Je me replonge, un peu par hasard, dans mes notes de lecture et d'études de ce recueil de nouvelles d'Assia Djebar intitulé, en référence au célèbre tableau de Delacroix, Femmes d'Alger dans leur appartement
Autour du rapport à l'Histoire, à la mémoire, à la question de l'identité des peuples colonisés ou encore à la langue, Assia Djebar met à l'honneur l'écriture féminine des voix des femmes.

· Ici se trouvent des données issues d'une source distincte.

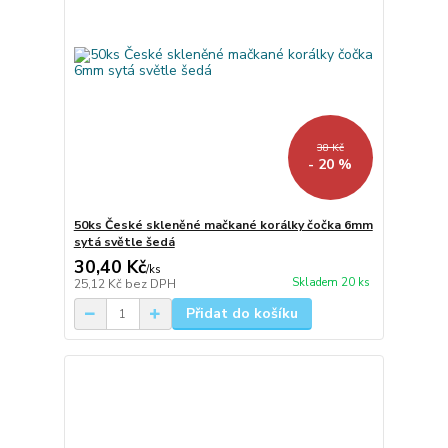
38 Kč
- 20 %
50ks České skleněné mačkané korálky čočka 6mm
sytá světle šedá
30,40 Kč
/
ks
Skladem 20 ks
25,12 Kč
bez DPH
Přidat do košíku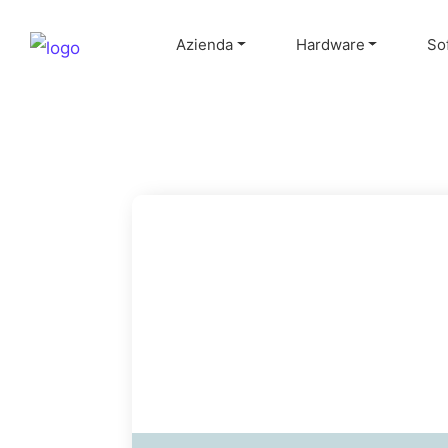
Azienda
Hardware
So
Main Navigation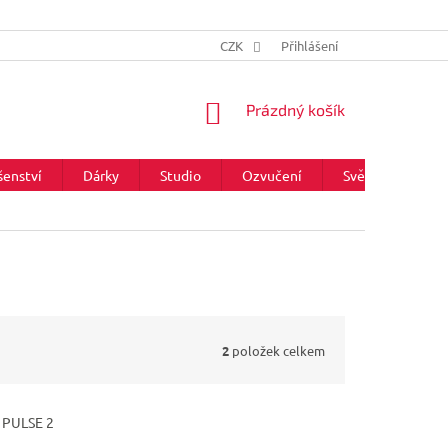
CZK
Přihlášení
NÁKUPNÍ
Prázdný košík
KOŠÍK
šenství
Dárky
Studio
Ozvučení
Světla
Zna
2
položek celkem
:
PULSE 2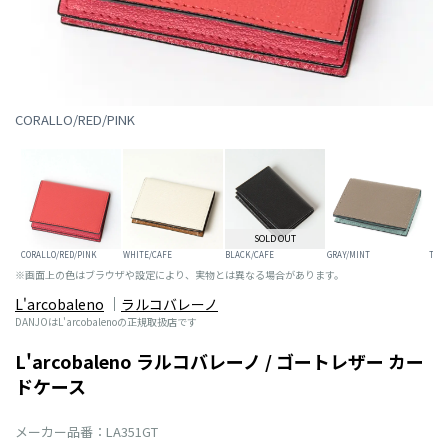
CORALLO/RED/PINK
SOLD OUT
CORALLO/RED/PINK
WHITE/CAFE
BLACK/CAFE
GRAY/MINT
TOR
※画面上の色はブラウザや設定により、実物とは異なる場合があります。
L'arcobaleno
ラルコバレーノ
DANJOはL'arcobalenoの正規取扱店です
L'arcobaleno ラルコバレーノ / ゴートレザー カー
ドケース
メーカー品番：LA351GT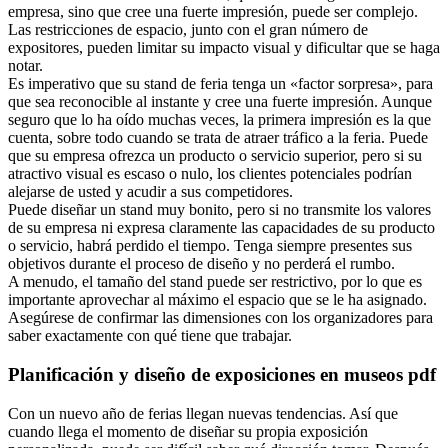
empresa, sino que cree una fuerte impresión, puede ser complejo.
Las restricciones de espacio, junto con el gran número de
expositores, pueden limitar su impacto visual y dificultar que se haga
notar.
Es imperativo que su stand de feria tenga un «factor sorpresa», para
que sea reconocible al instante y cree una fuerte impresión. Aunque
seguro que lo ha oído muchas veces, la primera impresión es la que
cuenta, sobre todo cuando se trata de atraer tráfico a la feria. Puede
que su empresa ofrezca un producto o servicio superior, pero si su
atractivo visual es escaso o nulo, los clientes potenciales podrían
alejarse de usted y acudir a sus competidores.
Puede diseñar un stand muy bonito, pero si no transmite los valores
de su empresa ni expresa claramente las capacidades de su producto
o servicio, habrá perdido el tiempo. Tenga siempre presentes sus
objetivos durante el proceso de diseño y no perderá el rumbo.
A menudo, el tamaño del stand puede ser restrictivo, por lo que es
importante aprovechar al máximo el espacio que se le ha asignado.
Asegúrese de confirmar las dimensiones con los organizadores para
saber exactamente con qué tiene que trabajar.
Planificación y diseño de exposiciones en museos pdf
Con un nuevo año de ferias llegan nuevas tendencias. Así que
cuando llega el momento de diseñar su propia exposición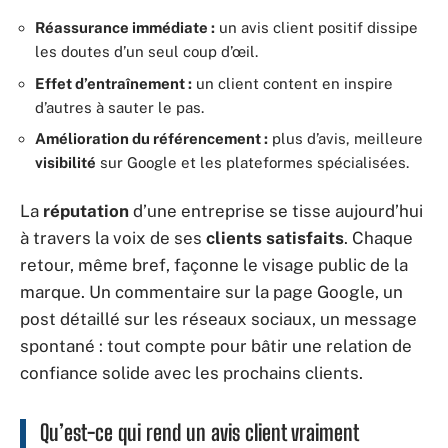
Réassurance immédiate :
un avis client positif dissipe
les doutes d’un seul coup d’œil.
Effet d’entraînement :
un client content en inspire
d’autres à sauter le pas.
Amélioration du référencement :
plus d’avis, meilleure
visibilité
sur Google et les plateformes spécialisées.
La
réputation
d’une entreprise se tisse aujourd’hui
à travers la voix de ses
clients satisfaits
. Chaque
retour, même bref, façonne le visage public de la
marque. Un commentaire sur la page Google, un
post détaillé sur les réseaux sociaux, un message
spontané : tout compte pour bâtir une relation de
confiance solide avec les prochains clients.
Qu’est-ce qui rend un avis client vraiment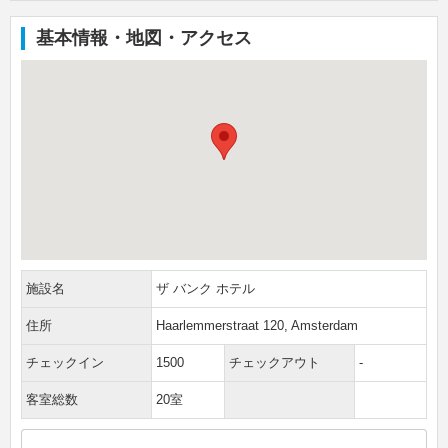
基本情報・地図・アクセス
施設名
ザ バンク ホテル
住所
Haarlemmerstraat 120, Amsterdam
チェックイン
1500
チェックアウト
-
客室総数
20室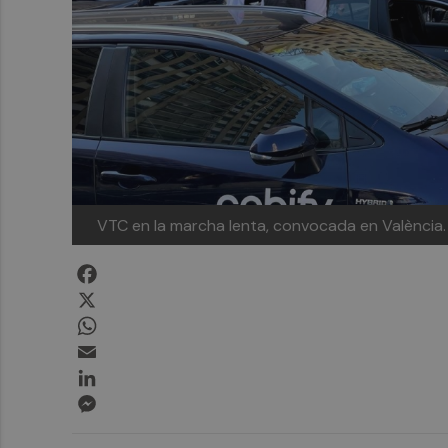
VTC en la marcha lenta, convocada en València
Facebook
X
WhatsApp
Email
LinkedIn
Messenger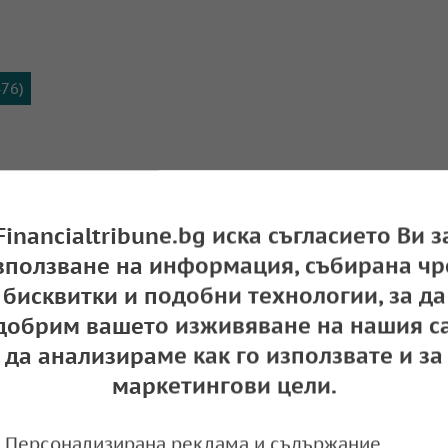
476)
Financialtribune.bg иска съгласието Ви з
зползване на информация, събирана чр
бисквитки и подобни технологии, за да
добрим вашето изживяване на нашия са
да анализираме как го използвате и за
маркетингови цели.
редните размери на банковите такси: Вижте 
гато теглим парите си
Персонализирана реклама и съдържание,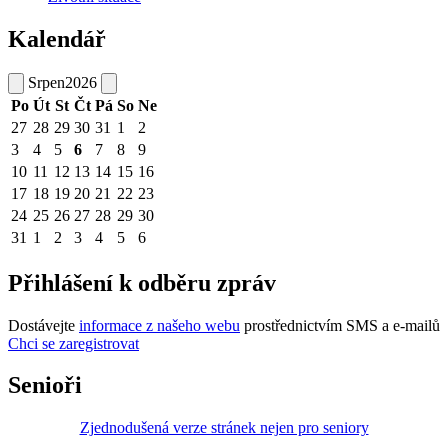
Kalendář
Srpen
2026
Po
Út
St
Čt
Pá
So
Ne
27
28
29
30
31
1
2
3
4
5
6
7
8
9
10
11
12
13
14
15
16
17
18
19
20
21
22
23
24
25
26
27
28
29
30
31
1
2
3
4
5
6
Přihlášení k odběru zpráv
Dostávejte
informace z našeho webu
prostřednictvím SMS a e-mailů
Chci se zaregistrovat
Senioři
Zjednodušená verze stránek nejen pro seniory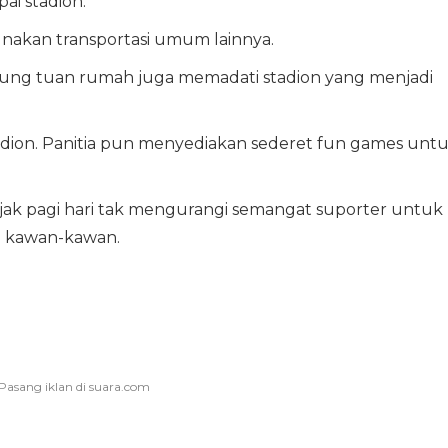
ai stadion.
akan transportasi umum lainnya.
kung tuan rumah juga memadati stadion yang menjadi
stadion. Panitia pun menyediakan sederet fun games unt
ejak pagi hari tak mengurangi semangat suporter untuk
 kawan-kawan.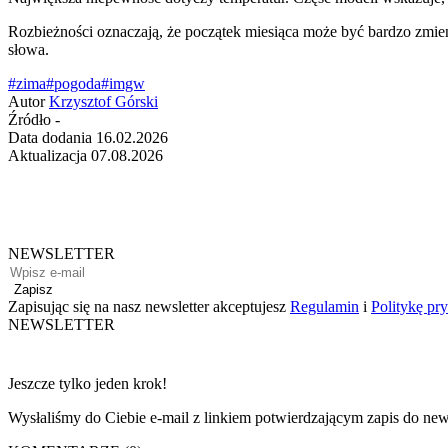
Rozbieżności oznaczają, że początek miesiąca może być bardzo zmien
słowa.
#zima
#pogoda
#imgw
Autor
Krzysztof Górski
Źródło
-
Data dodania
16.02.2026
Aktualizacja
07.08.2026
NEWSLETTER
Zapisz
Zapisując się na nasz newsletter akceptujesz
Regulamin
i
Politykę pr
NEWSLETTER
Jeszcze tylko jeden krok!
Wysłaliśmy do Ciebie e-mail z linkiem potwierdzającym zapis do news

La construction du livre est intéressante avec une « Ouverture », presque musicale, et une « Postface » plus littéraire qui se répondent autour de deux autres parties de longueur inégale dont les titres, « Hier » et « Aujourd'hui » marquent une opposition et une articulation. Deux nouvelles sont très longues, « Femmes d'Alger dans leur appartement » et « Les morts parlent » tandis que les plus courtes en sont comme des échos.
« La nuit du récit de Fatima » montre comment la parole peut sauver la vie. Fatima se fait l'alter ego de la célèbre Shéhérazade, personnage cadre avec cependant de multiples relais, dont un narrateur omniscient en italiques. Cette nouvelle met en abyme tous les thèmes du livres.
« Femmes d'Alger dans leur appartement » est structurée comme un morceau de musique avec interlude et « diwan », poésies lyriques chantées.
« La Femme qui pleure » est le récit d'une rencontre essentielle entre une parole et une écoute.
« Il n'y a pas d'exil » est centrée sur le mariage, sur l'absence de consentement de la femme, sur son silence. La nouvelle se déroule sur fond de deuil et de « thrènes », chants funéraires.
« Les morts parlent » insiste sur le rôle culturel de la parole féminine ; les femmes supportent l'enfermement grâce au chant et à la lamentation, seules voix possibles, d'où la fascination pour les pleureuses. La parole féminine lyrique n'est possible que lors des deuils et des mariages, hors de toute écriture et encadrée.
« Jour de Ramadhan » et « Nostalgie de la horde » surprennent des conversations de femmes, des confidences lourdes de sens.
En 1832, lors d'un voyage, Delacroix a eu l'occasion de pénétrer dans un intérieur et de voir ce que normalement, on ne donne pas à voir à un étranger et ce qu'il a ensuite représenté a marqué une rupture : la femme algérienne n'est plus vue comme une odalisque, mais dans sa réelle intimité. Il faut arriver à la fin du recueil pour retrouver cet épisode dans « Regard interdit, son coupé »… Cette nouvelle oppose la modalité inquiète de Delacroix, sa vision angoissée de l'invisibilité et du silence au travail de Picasso qui va, dans ses propres oeuvres, briser l'interdit et libérer les prisonnières du harem, annonçant les porteuses de bombes de la bataille d'Alger.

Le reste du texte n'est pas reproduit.